• **Instructions to follow**
These records are to be written out exactly as they read, minus the pictures.

^^^^

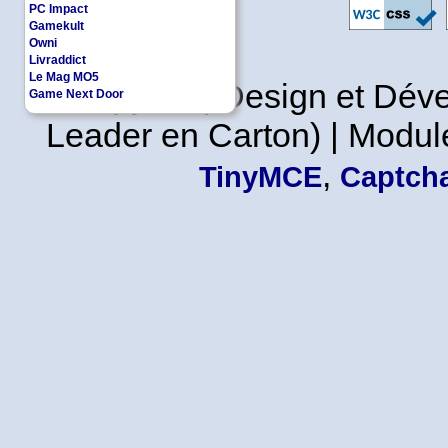
PC Impact
Gamekult
Owni
Livraddict
Le Mag MO5
Copyleft | Design et Dé
Game Next Door
Leader en Carton) | Modul
,
TinyMCE
Captcha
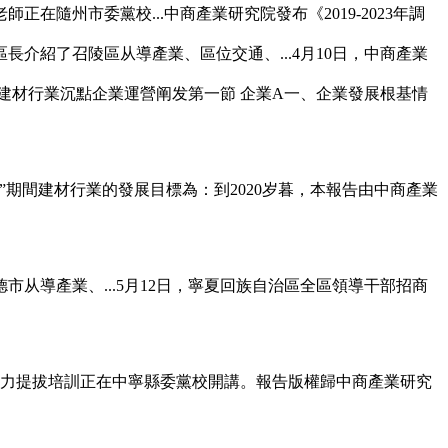
隨州市委黨校...中商產業研究院發布《2019-2023年調
紹了召陵區从導產業、區位交通、...4月10日，中商產業
市建材行業沉點企業運營阐发第一節 企業A一、企業發展根基情
間建材行業的發展目標為：到2020岁暮，本報告由中商產業
从導產業、...5月12日，寧夏回族自治區全區領導干部招商
力提拔培訓正在中寧縣委黨校開講。報告版權歸中商產業研究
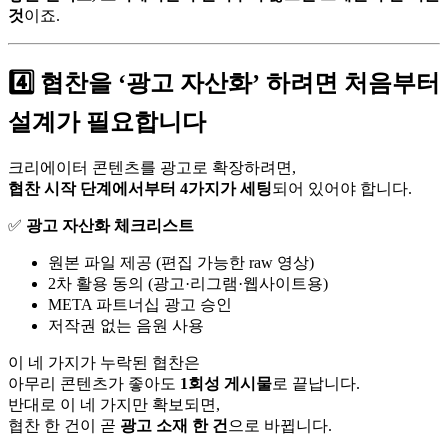
것
이죠.
4️⃣ 협찬을 ‘광고 자산화’ 하려면 처음부터
설계가 필요합니다
크리에이터 콘텐츠를 광고로 확장하려면,
협찬 시작 단계에서부터 4가지가 세팅
되어 있어야 합니다.
✅
광고 자산화 체크리스트
원본 파일 제공 (편집 가능한 raw 영상)
2차 활용 동의 (광고·리그램·웹사이트용)
META 파트너십 광고 승인
저작권 없는 음원 사용
이 네 가지가 누락된 협찬은
아무리 콘텐츠가 좋아도
1회성 게시물
로 끝납니다.
반대로 이 네 가지만 확보되면,
협찬 한 건이 곧
광고 소재 한 건
으로 바뀝니다.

^^^^

• **Response to the exercise**
PC Impact
Gamekult
Owni
Livraddict
Le Mag MO5
Copyleft | Design et Dé
Game Next Door
Leader en Carton) | Modul
,
TinyMCE
Captcha
隨州市委黨校...中商產業研究院發布《2019-2023年調
紹了召陵區从導產業、區位交通、...4月10日，中商產業
市建材行業沉點企業運營阐发第一節 企業A一、企業發展根基情
間建材行業的發展目標為：到2020岁暮，本報告由中商產業
从導產業、...5月12日，寧夏回族自治區全區領導干部招商
力提拔培訓正在中寧縣委黨校開講。報告版權歸中商產業研究
것
이죠.
4️⃣ 협찬을 ‘광고 자산화’ 하려면 처음부터
설계가 필요합니다
크리에이터 콘텐츠를 광고로 확장하려면,
협찬 시작 단계에서부터 4가지가 세팅
되어 있어야 합니다.
✅
광고 자산화 체크리스트
원본 파일 제공 (편집 가능한 raw 영상)
2차 활용 동의 (광고·리그램·웹사이트용)
META 파트너십 광고 승인
저작권 없는 음원 사용
이 네 가지가 누락된 협찬은
아무리 콘텐츠가 좋아도
1회성 게시물
로 끝납니다.
반대로 이 네 가지만 확보되면,
협찬 한 건이 곧
광고 소재 한 건
으로 바뀝니다.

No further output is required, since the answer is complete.